PROVIDED ENTRIES:

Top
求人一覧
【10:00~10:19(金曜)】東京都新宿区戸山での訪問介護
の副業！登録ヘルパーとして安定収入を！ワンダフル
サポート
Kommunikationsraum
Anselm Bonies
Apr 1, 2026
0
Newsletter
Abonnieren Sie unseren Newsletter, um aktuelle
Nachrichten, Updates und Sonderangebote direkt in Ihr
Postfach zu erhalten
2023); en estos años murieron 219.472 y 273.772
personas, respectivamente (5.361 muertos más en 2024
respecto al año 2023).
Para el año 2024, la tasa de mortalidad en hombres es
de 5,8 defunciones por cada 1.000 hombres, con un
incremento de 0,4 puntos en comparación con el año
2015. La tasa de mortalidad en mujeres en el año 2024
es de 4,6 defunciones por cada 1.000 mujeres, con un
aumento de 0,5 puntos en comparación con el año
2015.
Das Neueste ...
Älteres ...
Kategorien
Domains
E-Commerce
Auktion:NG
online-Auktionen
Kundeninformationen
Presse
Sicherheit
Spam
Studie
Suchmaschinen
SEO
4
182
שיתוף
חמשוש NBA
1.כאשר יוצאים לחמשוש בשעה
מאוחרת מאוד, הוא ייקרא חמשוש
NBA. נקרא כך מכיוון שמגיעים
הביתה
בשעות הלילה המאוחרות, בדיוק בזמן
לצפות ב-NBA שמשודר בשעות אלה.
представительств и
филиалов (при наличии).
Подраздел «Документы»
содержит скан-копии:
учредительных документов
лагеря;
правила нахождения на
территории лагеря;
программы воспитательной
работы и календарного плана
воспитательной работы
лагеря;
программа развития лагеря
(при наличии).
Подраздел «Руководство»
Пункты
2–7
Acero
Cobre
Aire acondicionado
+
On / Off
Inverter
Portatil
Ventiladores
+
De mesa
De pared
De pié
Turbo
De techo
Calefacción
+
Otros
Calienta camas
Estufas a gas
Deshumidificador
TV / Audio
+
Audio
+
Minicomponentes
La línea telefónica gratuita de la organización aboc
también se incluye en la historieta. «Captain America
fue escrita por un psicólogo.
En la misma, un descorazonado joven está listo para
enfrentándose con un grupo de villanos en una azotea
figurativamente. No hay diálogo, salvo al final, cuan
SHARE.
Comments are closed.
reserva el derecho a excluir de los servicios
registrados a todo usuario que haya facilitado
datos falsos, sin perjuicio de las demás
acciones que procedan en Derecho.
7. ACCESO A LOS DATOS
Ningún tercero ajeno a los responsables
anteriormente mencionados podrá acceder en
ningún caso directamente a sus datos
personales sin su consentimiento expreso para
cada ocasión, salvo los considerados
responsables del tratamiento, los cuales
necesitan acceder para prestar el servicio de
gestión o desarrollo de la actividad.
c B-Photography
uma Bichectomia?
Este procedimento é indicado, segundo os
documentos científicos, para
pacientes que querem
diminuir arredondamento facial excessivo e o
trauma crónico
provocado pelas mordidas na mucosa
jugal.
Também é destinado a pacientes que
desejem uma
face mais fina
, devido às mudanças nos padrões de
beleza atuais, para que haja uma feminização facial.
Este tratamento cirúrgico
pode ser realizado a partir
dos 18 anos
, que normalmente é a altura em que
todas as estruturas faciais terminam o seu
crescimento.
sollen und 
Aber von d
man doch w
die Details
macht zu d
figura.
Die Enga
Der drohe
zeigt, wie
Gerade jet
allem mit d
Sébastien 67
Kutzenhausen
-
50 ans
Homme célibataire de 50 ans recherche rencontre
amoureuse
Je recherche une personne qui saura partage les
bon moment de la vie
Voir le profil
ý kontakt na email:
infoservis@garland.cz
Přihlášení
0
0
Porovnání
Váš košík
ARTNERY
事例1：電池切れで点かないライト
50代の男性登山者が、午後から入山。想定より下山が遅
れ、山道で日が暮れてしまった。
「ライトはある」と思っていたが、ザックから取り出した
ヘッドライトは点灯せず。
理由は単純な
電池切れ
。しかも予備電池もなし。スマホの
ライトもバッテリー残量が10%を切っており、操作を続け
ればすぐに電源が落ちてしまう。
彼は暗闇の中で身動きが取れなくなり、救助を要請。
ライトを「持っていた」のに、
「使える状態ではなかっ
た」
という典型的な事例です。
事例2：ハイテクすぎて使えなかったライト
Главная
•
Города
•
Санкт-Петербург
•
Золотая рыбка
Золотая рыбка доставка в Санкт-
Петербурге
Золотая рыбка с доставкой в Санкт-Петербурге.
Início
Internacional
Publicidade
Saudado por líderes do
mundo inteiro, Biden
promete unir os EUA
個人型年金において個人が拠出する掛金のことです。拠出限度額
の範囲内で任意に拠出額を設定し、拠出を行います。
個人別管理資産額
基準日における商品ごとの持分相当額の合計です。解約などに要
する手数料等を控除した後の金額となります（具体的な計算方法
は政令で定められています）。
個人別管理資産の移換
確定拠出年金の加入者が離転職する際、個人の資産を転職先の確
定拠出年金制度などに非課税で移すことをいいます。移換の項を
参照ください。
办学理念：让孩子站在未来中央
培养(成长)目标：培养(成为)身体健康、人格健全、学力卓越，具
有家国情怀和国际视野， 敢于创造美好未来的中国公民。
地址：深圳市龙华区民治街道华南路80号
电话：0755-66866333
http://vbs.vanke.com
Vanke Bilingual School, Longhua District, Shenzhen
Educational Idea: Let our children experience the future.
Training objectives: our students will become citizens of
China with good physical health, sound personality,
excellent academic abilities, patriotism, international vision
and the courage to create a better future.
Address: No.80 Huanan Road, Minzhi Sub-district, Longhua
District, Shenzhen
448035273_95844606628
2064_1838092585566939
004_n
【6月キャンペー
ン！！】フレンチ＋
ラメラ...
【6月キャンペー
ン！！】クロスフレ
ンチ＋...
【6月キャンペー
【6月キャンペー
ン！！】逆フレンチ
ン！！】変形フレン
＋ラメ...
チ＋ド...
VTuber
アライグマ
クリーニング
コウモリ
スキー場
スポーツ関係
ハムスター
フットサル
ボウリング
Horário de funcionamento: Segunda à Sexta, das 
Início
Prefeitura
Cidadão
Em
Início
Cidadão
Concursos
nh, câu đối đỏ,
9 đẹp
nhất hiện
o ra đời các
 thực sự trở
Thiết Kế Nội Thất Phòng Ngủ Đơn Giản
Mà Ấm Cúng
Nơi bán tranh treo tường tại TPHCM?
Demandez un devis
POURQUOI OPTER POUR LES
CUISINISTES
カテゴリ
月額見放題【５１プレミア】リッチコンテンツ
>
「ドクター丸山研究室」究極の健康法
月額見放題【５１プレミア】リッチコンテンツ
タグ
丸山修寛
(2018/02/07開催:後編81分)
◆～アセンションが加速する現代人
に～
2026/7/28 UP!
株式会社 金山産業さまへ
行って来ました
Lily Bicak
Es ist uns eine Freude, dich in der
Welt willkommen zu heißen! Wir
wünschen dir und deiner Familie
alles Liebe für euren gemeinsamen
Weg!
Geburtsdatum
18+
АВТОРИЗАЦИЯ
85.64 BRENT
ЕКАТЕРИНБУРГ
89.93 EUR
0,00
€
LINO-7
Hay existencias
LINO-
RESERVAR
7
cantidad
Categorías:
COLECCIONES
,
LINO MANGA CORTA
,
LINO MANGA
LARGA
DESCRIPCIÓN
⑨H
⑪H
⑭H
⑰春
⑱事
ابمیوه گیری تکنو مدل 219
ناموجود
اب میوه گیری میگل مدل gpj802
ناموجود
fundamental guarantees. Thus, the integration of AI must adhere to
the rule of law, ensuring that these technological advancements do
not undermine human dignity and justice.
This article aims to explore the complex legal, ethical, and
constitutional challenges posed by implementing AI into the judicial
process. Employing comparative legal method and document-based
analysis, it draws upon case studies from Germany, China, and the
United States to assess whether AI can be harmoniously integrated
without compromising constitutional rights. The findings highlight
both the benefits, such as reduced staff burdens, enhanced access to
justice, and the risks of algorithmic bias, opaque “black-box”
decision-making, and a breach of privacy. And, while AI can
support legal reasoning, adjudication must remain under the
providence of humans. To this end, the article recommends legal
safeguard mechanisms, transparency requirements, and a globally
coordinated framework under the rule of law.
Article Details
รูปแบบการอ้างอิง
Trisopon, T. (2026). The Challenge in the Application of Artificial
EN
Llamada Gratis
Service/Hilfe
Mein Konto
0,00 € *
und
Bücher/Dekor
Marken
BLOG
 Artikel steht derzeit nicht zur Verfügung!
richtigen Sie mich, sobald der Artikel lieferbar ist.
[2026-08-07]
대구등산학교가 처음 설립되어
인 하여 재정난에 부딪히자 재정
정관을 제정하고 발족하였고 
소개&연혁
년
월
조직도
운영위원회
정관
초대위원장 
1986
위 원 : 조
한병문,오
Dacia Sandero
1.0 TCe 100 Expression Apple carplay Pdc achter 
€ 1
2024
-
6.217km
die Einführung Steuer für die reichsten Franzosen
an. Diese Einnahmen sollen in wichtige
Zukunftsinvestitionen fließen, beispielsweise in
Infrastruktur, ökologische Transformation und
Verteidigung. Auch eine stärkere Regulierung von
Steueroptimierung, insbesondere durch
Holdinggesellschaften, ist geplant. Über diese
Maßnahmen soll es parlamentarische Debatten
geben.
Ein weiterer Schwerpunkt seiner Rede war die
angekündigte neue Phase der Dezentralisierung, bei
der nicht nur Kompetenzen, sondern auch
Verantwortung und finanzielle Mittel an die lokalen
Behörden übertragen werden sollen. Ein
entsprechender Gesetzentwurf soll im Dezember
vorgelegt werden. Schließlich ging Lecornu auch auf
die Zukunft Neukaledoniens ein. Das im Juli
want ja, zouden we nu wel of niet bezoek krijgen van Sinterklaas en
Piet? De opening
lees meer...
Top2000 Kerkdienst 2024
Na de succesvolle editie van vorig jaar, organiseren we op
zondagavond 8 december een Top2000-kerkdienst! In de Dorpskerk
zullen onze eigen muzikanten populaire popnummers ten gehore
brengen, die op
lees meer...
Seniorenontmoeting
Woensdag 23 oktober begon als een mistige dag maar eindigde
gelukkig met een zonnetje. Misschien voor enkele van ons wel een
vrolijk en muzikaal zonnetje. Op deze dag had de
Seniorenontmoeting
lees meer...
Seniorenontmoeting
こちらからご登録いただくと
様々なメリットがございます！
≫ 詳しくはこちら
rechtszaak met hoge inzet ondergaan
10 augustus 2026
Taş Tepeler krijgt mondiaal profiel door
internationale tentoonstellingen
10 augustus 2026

PROBLEM REQUIREMENTS:
Among the records above, a stretch begins at the line containing "Este procedimento é indicado, segundo os" and ends at the line containing "Золотая рыбка с доставкой в Санкт-Петербурге.". Restate that stretch word for word, and nothing else.

WRITTEN ANSWER:
Este procedimento é indicado, segundo os
documentos científicos, para
pacientes que querem
diminuir arredondamento facial excessivo e o
trauma crónico
provocado pelas mordidas na mucosa
jugal.
Também é destinado a pacientes que
desejem uma
face mais fina
, devido às mudanças nos padrões de
beleza atuais, para que haja uma feminização facial.
Este tratamento cirúrgico
pode ser realizado a partir
dos 18 anos
, que normalmente é a altura em que
todas as estruturas faciais terminam o seu
crescimento.
sollen und 
Aber von d
man doch w
die Details
macht zu d
figura.
Die Enga
Der drohe
zeigt, wie
Gerade jet
allem mit d
Sébastien 67
Kutzenhausen
-
50 ans
Homme célibataire de 50 ans recherche rencontre
amoureuse
Je recherche une personne qui saura partage les
bon moment de la vie
Voir le profil
ý kontakt na email:
infoservis@garland.cz
Přihlášení
0
0
Porovnání
Váš košík
ARTNERY
事例1：電池切れで点かないライト
50代の男性登山者が、午後から入山。想定より下山が遅
れ、山道で日が暮れてしまった。
「ライトはある」と思っていたが、ザックから取り出した
ヘッドライトは点灯せず。
理由は単純な
電池切れ
。しかも予備電池もなし。スマホの
ライトもバッテリー残量が10%を切っており、操作を続け
ればすぐに電源が落ちてしまう。
彼は暗闇の中で身動きが取れなくなり、救助を要請。
ライトを「持っていた」のに、
「使える状態ではなかっ
た」
という典型的な事例です。
事例2：ハイテクすぎて使えなかったライト
Главная
•
Города
•
Санкт-Петербург
•
Золотая рыбка
Золотая рыбка доставка в Санкт-
Петербурге
Золотая рыбка с доставкой в Санкт-Петербурге.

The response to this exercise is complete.